Source data

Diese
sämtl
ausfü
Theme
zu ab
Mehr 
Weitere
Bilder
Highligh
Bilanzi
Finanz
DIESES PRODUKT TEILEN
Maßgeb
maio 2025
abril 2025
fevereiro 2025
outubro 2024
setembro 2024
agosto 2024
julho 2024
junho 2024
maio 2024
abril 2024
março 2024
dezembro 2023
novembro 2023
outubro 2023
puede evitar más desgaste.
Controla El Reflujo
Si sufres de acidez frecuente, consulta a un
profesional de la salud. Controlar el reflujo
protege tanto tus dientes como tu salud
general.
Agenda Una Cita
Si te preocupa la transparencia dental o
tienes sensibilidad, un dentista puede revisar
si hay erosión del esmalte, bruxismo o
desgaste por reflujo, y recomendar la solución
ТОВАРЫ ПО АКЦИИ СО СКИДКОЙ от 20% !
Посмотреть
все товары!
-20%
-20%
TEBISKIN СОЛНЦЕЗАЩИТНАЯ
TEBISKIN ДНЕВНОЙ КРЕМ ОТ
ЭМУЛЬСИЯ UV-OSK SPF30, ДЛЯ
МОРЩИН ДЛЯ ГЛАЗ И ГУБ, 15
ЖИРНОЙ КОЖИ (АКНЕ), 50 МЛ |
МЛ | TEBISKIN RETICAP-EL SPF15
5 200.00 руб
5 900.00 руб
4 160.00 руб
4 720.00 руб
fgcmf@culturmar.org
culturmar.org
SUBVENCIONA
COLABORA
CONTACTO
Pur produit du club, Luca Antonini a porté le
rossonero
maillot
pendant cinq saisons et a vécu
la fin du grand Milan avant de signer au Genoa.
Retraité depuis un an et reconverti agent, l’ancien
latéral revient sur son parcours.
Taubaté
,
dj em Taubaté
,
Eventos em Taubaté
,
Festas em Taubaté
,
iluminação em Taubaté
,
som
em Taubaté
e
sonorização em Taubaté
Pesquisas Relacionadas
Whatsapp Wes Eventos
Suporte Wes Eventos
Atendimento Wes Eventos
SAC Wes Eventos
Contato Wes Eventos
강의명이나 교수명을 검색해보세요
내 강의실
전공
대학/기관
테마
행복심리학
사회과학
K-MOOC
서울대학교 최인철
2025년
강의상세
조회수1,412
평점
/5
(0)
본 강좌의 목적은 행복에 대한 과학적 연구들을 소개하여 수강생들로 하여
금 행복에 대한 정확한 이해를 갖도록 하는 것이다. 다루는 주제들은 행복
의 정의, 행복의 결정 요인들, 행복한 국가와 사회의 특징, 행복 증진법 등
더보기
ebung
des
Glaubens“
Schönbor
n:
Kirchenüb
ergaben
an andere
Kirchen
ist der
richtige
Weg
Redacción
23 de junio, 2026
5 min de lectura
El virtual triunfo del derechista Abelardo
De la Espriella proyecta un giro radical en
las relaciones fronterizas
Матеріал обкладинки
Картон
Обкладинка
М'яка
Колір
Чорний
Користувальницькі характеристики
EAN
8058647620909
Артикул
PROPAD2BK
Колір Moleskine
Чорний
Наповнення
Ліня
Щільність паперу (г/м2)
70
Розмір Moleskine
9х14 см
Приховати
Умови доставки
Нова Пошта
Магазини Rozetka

**WHAT TO WORK ON:**
The expected result is a copy of each line in the records where "TEBISKIN" appears.

**RESPONSE AREA:**
TEBISKIN СОЛНЦЕЗАЩИТНАЯ
TEBISKIN ДНЕВНОЙ КРЕМ ОТ
МЛ | TEBISKIN RETICAP-EL SPF15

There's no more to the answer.